▶ [Task to complete]: Output exactly, and only, the lines below from the one with "Акциз на дизельное топливо" down to the one with "thực hóa chủ". Include both end lines and no pictures.

[Items listed in a dataset]

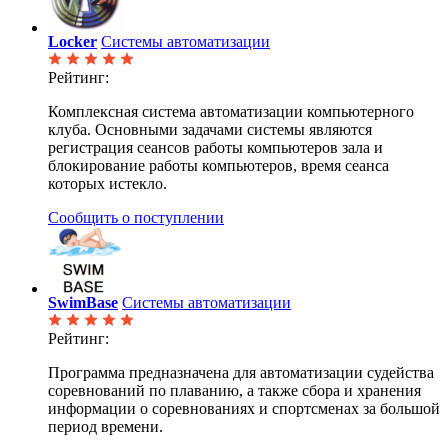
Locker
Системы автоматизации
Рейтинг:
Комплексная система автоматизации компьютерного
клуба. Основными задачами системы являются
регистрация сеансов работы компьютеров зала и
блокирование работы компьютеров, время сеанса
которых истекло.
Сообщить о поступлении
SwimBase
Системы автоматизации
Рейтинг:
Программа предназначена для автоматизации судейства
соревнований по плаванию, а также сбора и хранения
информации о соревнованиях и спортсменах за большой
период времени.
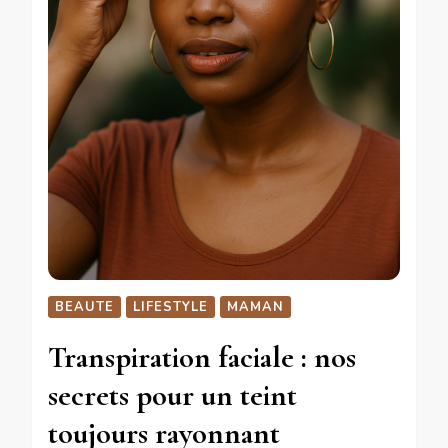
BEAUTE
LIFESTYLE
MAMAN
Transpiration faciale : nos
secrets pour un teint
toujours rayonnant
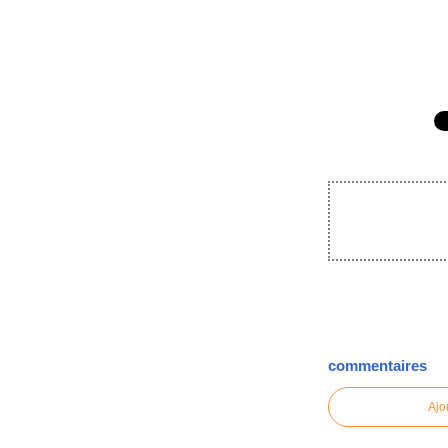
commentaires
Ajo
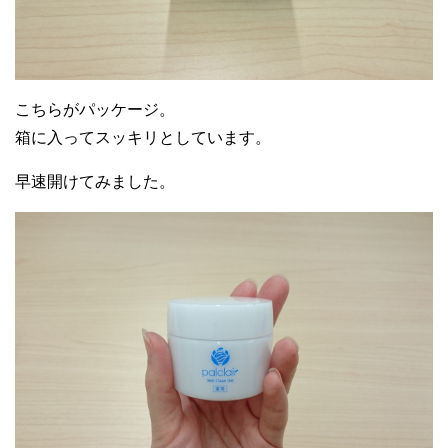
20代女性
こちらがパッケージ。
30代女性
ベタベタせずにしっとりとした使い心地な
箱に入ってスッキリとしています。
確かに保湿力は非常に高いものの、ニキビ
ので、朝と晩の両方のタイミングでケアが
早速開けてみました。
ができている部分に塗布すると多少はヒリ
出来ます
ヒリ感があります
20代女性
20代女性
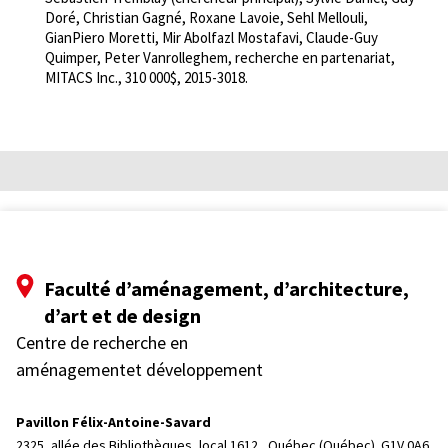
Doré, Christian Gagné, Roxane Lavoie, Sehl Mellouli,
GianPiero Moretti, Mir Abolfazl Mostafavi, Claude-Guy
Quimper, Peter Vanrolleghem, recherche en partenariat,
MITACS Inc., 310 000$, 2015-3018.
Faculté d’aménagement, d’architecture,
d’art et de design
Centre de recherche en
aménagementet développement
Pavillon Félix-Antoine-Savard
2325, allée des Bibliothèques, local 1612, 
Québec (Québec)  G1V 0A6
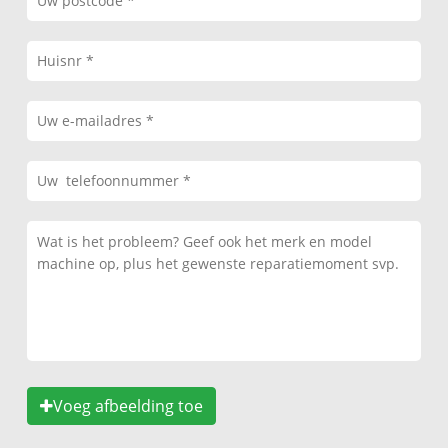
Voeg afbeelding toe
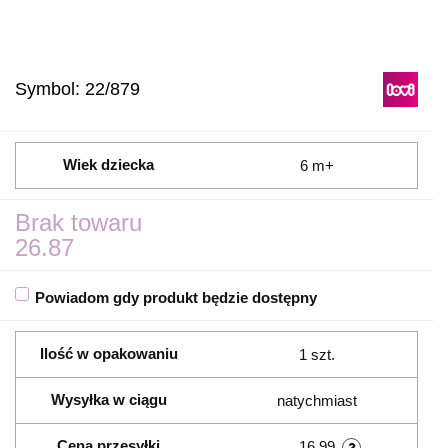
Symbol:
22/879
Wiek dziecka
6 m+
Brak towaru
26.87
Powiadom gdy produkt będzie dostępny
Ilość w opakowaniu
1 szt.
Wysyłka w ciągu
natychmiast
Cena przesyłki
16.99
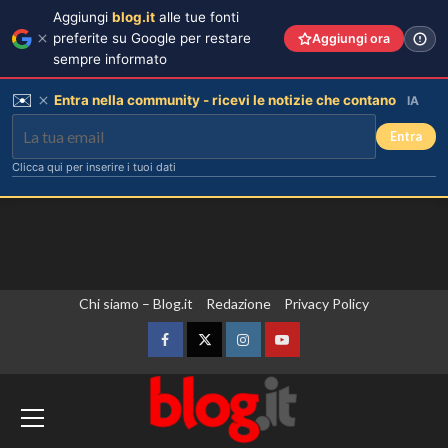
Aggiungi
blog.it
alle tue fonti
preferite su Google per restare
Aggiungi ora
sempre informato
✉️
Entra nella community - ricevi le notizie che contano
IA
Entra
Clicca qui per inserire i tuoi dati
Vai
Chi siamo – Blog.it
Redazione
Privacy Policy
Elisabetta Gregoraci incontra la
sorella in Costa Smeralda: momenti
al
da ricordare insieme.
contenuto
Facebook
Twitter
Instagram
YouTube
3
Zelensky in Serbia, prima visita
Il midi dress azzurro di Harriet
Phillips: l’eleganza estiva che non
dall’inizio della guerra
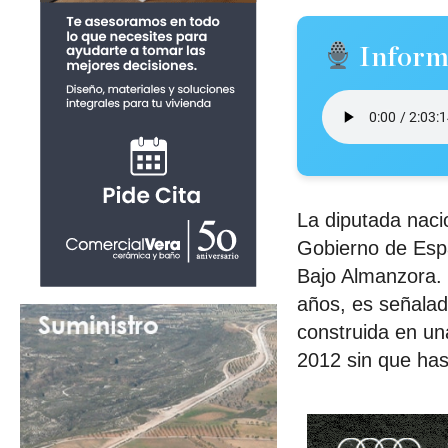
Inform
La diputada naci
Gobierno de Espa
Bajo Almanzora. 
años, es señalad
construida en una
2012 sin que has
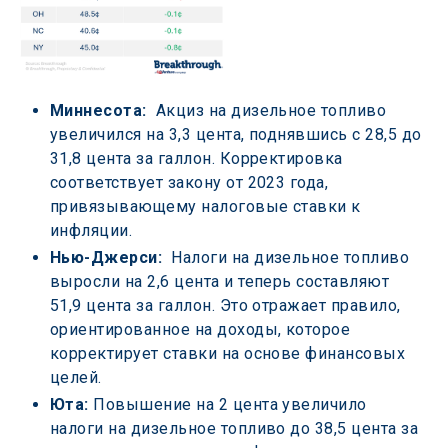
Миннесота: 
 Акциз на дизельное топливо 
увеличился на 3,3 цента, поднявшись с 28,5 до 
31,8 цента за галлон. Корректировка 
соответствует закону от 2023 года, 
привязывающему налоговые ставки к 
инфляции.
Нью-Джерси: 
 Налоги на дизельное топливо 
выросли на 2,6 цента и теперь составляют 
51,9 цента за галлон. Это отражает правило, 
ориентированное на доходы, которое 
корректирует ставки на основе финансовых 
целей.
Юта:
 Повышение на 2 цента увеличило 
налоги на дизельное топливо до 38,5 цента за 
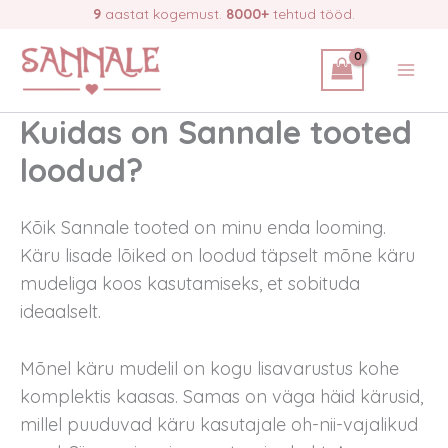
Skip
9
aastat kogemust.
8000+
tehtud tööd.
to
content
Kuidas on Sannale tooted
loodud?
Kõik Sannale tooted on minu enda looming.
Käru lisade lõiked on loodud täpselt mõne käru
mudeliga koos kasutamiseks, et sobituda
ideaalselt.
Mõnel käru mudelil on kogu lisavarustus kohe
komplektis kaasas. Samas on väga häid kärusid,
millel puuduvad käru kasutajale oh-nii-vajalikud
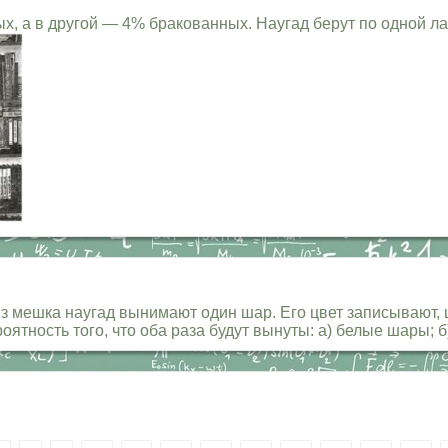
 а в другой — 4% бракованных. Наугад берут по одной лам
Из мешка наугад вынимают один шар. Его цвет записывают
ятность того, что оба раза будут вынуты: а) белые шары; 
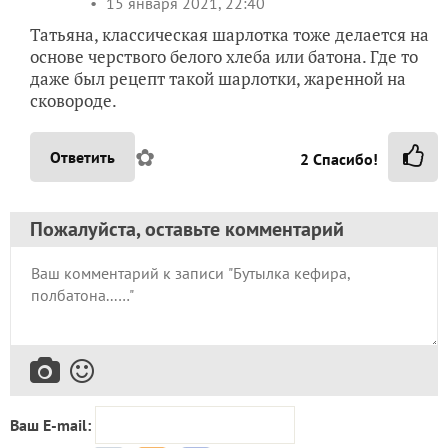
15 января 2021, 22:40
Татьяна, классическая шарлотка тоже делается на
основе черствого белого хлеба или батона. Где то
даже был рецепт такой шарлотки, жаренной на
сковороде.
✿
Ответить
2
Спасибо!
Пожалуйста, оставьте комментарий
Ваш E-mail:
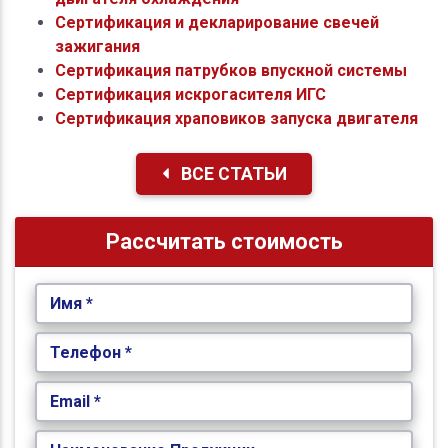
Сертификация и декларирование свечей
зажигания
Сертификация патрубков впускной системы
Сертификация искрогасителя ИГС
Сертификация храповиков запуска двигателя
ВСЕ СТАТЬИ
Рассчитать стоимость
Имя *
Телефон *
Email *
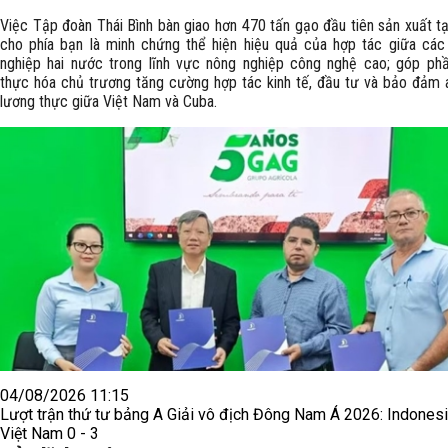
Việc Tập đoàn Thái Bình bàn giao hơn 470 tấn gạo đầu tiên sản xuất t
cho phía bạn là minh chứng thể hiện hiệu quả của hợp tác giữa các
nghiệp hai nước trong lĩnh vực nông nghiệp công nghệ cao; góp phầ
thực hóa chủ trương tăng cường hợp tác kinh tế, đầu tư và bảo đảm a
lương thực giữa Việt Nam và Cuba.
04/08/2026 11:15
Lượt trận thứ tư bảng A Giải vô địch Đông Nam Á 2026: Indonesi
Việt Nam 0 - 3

==

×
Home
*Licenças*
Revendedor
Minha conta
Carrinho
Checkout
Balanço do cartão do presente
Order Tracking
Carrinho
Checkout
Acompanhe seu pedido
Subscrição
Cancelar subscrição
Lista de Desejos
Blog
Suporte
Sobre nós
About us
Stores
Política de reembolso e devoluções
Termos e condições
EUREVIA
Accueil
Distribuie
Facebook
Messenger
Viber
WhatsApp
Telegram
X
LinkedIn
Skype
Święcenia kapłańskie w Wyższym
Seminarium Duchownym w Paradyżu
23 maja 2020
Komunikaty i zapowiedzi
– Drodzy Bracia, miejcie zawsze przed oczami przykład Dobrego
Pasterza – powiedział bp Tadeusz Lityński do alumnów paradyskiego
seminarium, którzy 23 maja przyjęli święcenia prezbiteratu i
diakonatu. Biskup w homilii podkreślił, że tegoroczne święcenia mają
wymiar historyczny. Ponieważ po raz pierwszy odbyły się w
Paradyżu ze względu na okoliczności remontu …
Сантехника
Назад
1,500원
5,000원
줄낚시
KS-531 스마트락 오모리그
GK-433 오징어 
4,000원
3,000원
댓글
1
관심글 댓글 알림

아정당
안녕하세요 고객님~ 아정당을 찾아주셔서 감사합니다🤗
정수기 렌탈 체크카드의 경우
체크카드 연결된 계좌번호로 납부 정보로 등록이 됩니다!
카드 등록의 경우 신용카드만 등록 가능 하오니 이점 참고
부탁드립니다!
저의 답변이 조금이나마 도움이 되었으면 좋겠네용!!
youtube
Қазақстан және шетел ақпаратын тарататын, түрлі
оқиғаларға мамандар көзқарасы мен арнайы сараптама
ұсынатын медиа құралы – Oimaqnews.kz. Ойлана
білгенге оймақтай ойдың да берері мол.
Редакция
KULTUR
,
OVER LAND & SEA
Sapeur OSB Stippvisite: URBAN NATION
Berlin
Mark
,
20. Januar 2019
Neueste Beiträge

--

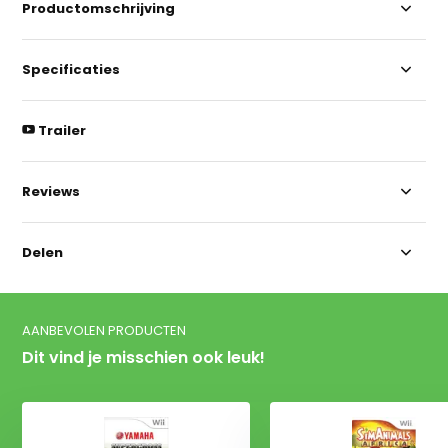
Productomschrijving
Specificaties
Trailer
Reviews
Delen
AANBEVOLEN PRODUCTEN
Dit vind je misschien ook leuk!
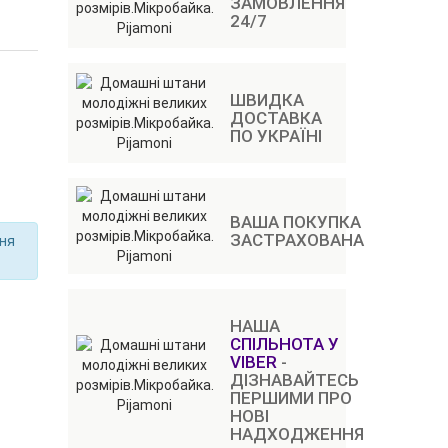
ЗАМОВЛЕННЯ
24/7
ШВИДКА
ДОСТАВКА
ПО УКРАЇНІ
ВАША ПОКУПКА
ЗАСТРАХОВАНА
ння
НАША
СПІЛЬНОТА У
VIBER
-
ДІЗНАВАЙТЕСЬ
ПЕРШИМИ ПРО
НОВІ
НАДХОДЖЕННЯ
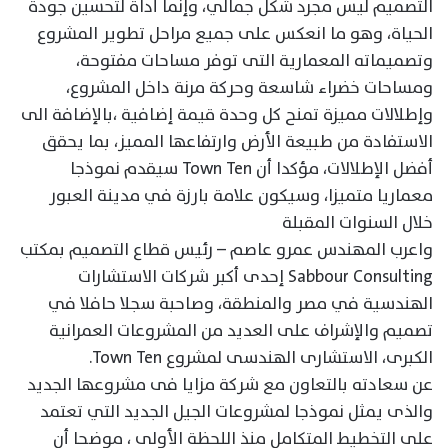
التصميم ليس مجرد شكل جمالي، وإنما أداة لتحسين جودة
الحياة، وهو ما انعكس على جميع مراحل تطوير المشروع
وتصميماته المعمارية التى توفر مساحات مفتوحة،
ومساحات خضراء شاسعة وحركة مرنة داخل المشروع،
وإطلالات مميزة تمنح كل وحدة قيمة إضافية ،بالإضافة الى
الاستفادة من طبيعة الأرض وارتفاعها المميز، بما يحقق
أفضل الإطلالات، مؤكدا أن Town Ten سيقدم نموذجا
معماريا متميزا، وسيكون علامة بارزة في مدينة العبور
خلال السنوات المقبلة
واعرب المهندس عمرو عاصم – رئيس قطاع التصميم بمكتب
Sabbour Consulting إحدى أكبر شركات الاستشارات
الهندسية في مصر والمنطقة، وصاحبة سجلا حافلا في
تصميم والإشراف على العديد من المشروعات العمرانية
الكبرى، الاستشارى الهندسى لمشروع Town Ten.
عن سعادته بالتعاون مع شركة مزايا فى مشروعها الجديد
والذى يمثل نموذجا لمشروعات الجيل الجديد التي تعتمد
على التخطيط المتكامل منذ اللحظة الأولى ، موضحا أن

▶ [Exercise response]:
 Акциз на дизельное топливо 
увеличился на 3,3 цента, поднявшись с 28,5 до 
31,8 цента за галлон. Корректировка 
соответствует закону от 2023 года, 
привязывающему налоговые ставки к 
инфляции.
Нью-Джерси: 
 Налоги на дизельное топливо 
выросли на 2,6 цента и теперь составляют 
51,9 цента за галлон. Это отражает правило, 
ориентированное на доходы, которое 
корректирует ставки на основе финансовых 
целей.
Юта:
 Повышение на 2 цента увеличило 
налоги на дизельное топливо до 38,5 цента за 
Skip
9
aastat kogemust.
8000+
tehtud tööd.
to
content
Kuidas on Sannale tooted
loodud?
Kõik Sannale tooted on minu enda looming.
Käru lisade lõiked on loodud täpselt mõne käru
mudeliga koos kasutamiseks, et sobituda
ideaalselt.
Mõnel käru mudelil on kogu lisavarustus kohe
komplektis kaasas. Samas on väga häid kärusid,
millel puuduvad käru kasutajale oh-nii-vajalikud
 а в другой — 4% бракованных. Наугад берут по одной лам
Из мешка наугад вынимают один шар. Его цвет записывают
ятность того, что оба раза будут вынуты: а) белые шары; 
15 января 2021, 22:40
Татьяна, классическая шарлотка тоже делается на
основе черствого белого хлеба или батона. Где то
даже был рецепт такой шарлотки, жаренной на
сковороде.
✿
Ответить
2
Спасибо!
Пожалуйста, оставьте комментарий
Ваш E-mail:
Сертификация и декларирование свечей
зажигания
Сертификация патрубков впускной системы
Сертификация искрогасителя ИГС
Сертификация храповиков запуска двигателя
ВСЕ СТАТЬИ
Рассчитать стоимость
Имя *
Телефон *
Email *
Việc Tập đoàn Thái Bình bàn giao hơn 470 tấn gạo đầu tiên sản xuất t
cho phía bạn là minh chứng thể hiện hiệu quả của hợp tác giữa các
nghiệp hai nước trong lĩnh vực nông nghiệp công nghệ cao; góp phầ
thực hóa chủ trương tăng cường hợp tác kinh tế, đầu tư và bảo đảm a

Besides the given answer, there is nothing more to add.